Now, the high fees of fee-only Advisors don’t mean there are very efficient. It could be that they don’t work up to the mark. Also, at times, they don’t provide any results. Regardless, payment has to be completed. This is a weak point of hiring fee-only Advisors. Suppose you think that a fee-only Advisor who has great respect in the teaching field would survive in the insurance field. Hence, there are drawbacks to these Advisors too.
So, it can be seen that you have to choose the kind of Advisor following your needs. You can’t go with the flow. The decision must be well thought and follow your budget—the Financial Advisor, an important instructor for you.
If you bring in the right person, then the sky is the limit. You have to get a crystal clear view of all the steps. Hiring a fee-only or fee-based Financial Advisor is difficult. It takes time and patience. Go through their work experience, their field of expertise, and also check their conduct.
If they seem too eager to make a commission, they will create conflict in the longer run. Also, you can’t pay too much for an Advisor. There are other costs, like marketing, too. Hence, before bringing in an Advisor, clear your doubts and work accordingly.
1. Are there any other costs associated with Financial Advisors?
Yes, you need to keep a record of the money you are investing in these Financial Advisors. You have to be careful and vigilant, or else you will end you clearing off your savings. Hence, you need to strictly watch all any costs that could be added to the fee itself.
2. How is financial planning different from retirement planning?
Financial planning involves the reading and management of all your existing financial assets. This can include your FDs, estates, investments, etc. They cover your entire financial stability. Though retirement planning only works for people who are or about to be retired.
Also, you can plan your retirement way early too. This means that you plan for your future when you would be out of a job.
3. How do I know if the current Advisor is the best for me?

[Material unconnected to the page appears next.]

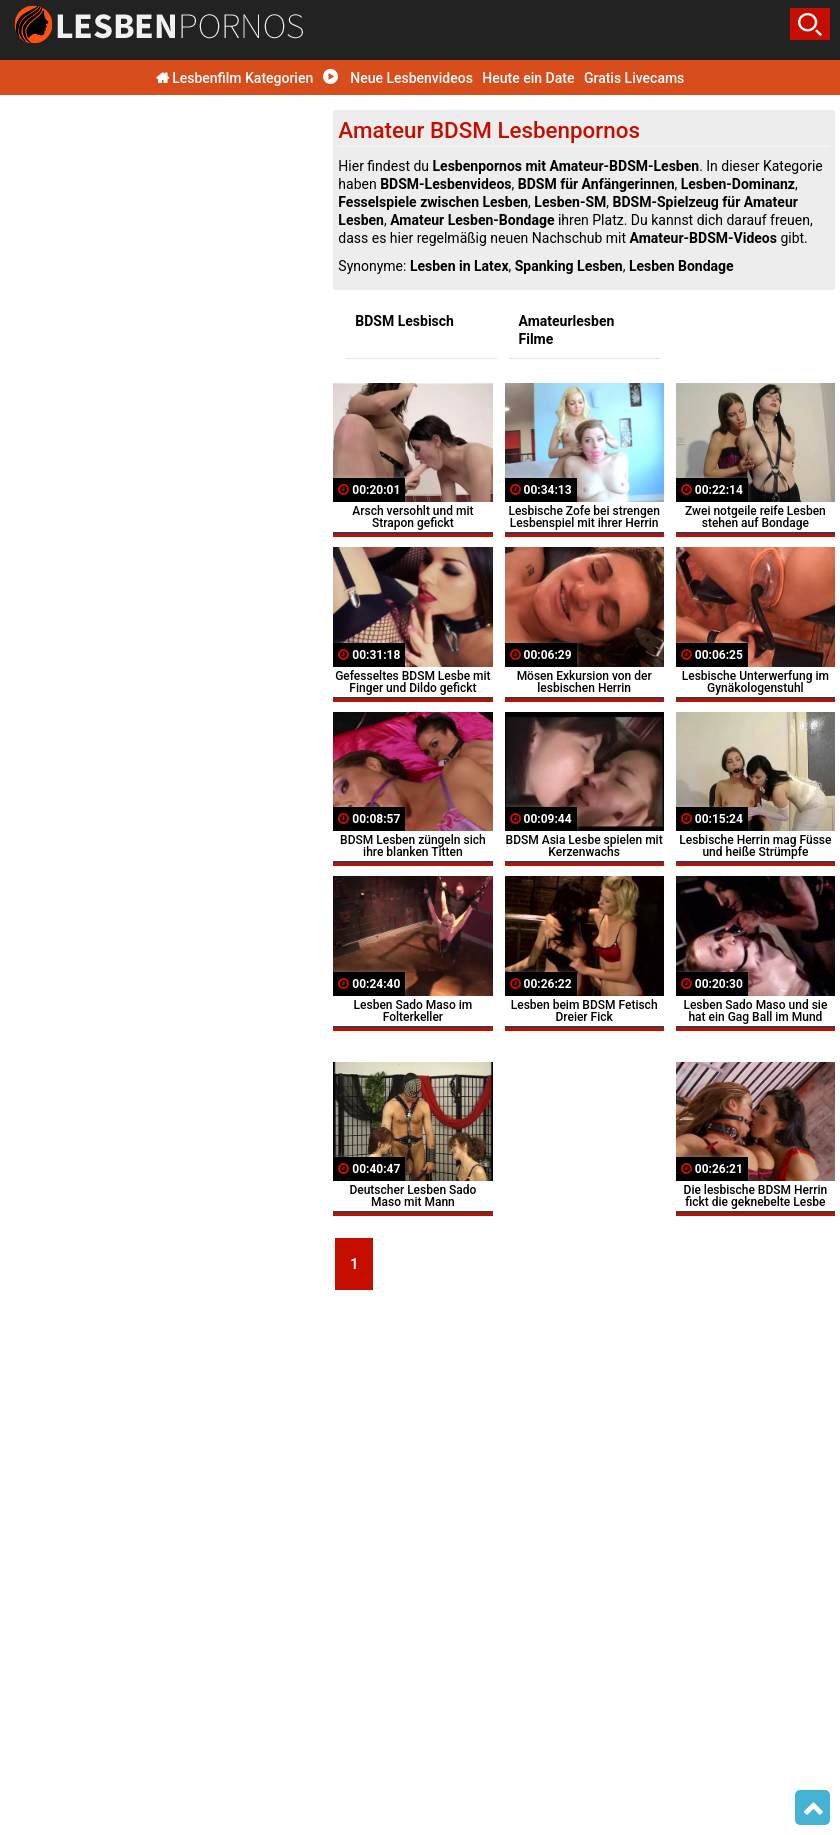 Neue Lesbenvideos (398, 78)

You need to vet your Advisor thoroughly. No aspect should be incomplete. Ask for his qualifications, his certificate, and his experience in the field. This is the first step for hiring any Advisor.

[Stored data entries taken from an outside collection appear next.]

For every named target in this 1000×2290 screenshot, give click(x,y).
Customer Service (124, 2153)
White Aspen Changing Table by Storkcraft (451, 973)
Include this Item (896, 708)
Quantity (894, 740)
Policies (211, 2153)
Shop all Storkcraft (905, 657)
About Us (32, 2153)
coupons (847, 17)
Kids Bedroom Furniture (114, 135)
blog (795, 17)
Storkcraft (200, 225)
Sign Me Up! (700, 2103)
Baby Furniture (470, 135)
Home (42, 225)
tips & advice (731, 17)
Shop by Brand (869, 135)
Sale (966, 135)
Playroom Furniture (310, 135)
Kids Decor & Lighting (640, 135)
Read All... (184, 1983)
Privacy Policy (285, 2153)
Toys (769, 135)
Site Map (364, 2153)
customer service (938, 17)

Thereafter, you need to ask his plans regarding your organization’s visions. You need to know how he can make your finances strong. What are his strong points and where his weakness lies? You need to know all this before you hand over your assets to him.
4. How can you differentiate asset allocation from diversification?
The whole evaluation of your investments and saving across all asset classes can be termed as your asset evaluation. Stocks, cash all can be grouped under asset allocation.
On the other hand, diversification is the types of investments within each of these asset classes. Hence, they both are distinct but related strongly to each other.
5. How many times should I contact my Financial Advisor?
In case of any financial emergency, there is no doubt you should see him. He/she can have the responsibility to get you out of any financial hazard. In cases when you are about to invest, you need to consider his/her advice.
Regularly, you should talk to your Financial Advisor at least once a year. It must go without any doubt that you must consider your Advisor whenever you are about to make any major purchase or such expenditure.